Maryland’s Board of Public Works has approved a $1.3 million contract to bolster security of the state’s elections data.
At its Wednesday meeting, the board — made up of Gov. Larry Hogan, Treasurer Nancy Kopp and Comptroller Peter Franchot — heard from Linda Lamone, the administrator of the state Board of Elections.
Franchot referenced Special Counsel Robert Mueller, who told members of Congress last month it was clear that the Russians had tried to interfere with U.S. elections, and then added, “They’re doing it as we sit here.”
Lamone explained to the board why the contract with VivSoft, a Virginia IT consulting firm, was needed.
“We’ve got staff that is able to do the everyday protection” of the state’s elections system, she said, but “we don’t have any expertise for looking forward and planning strategically as to where we need to be” in terms of dealing with future threats.

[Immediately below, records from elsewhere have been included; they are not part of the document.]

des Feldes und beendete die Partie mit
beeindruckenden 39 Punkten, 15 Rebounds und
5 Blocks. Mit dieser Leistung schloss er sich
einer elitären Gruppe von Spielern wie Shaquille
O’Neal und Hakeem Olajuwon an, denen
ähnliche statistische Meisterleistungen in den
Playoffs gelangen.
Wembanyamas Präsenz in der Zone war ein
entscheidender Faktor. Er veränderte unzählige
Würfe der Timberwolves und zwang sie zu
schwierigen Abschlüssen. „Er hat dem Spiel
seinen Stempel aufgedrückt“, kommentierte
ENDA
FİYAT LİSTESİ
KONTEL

In explaining that the contract would help address the need to secure elections in the coming 2020, 2022 and 2024 elections, Lamone was comfortable saying that “everything is fine” today. But because she’s not an expert in data security, “I can’t really say with confidence that in the future we will be comfortable.”

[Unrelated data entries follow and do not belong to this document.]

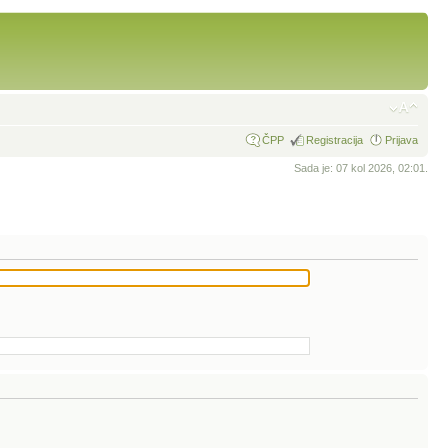
ČPP
Registracija
Prijava
Sada je: 07 kol 2026, 02:01.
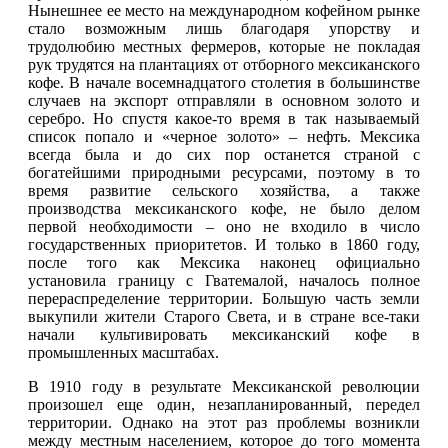
Нынешнее ее место на международном кофейном рынке
стало возможным лишь благодаря упорству и
трудолюбию местных фермеров, которые не покладая
рук трудятся на плантациях от отборного мексиканского
кофе. В начале восемнадцатого столетия в большинстве
случаев на экспорт отправляли в основном золото и
серебро. Но спустя какое-то время в так называемый
список попало и «черное золото» – нефть. Мексика
всегда была и до сих пор останется страной с
богатейшими природными ресурсами, поэтому в то
время развитие сельского хозяйства, а также
производства мексиканского кофе, не было делом
первой необходимости – оно не входило в число
государственных приоритетов. И только в 1860 году,
после того как Мексика наконец официально
установила границу с Гватемалой, началось полное
перераспределение территории. Большую часть земли
выкупили жители Старого Света, и в стране все-таки
начали культивировать мексиканский кофе в
промышленных масштабах.
В 1910 году в результате Мексиканской революции
произошел еще один, незапланированный, передел
территории. Однако на этот раз проблемы возникли
между местным населением, которое до того момента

The Board of Elections is currently using services provided by the Department of Homeland Security to monitor its systems, she said.
Lamone mentioned two things that often come up when people question the security of Maryland’s elections systems: “We never connect the voting system to the internet,” said Lamone, adding that the state uses paper ballots.
“That’s music to most people’s ears,” Franchot responded, “that there’s a paper trail.”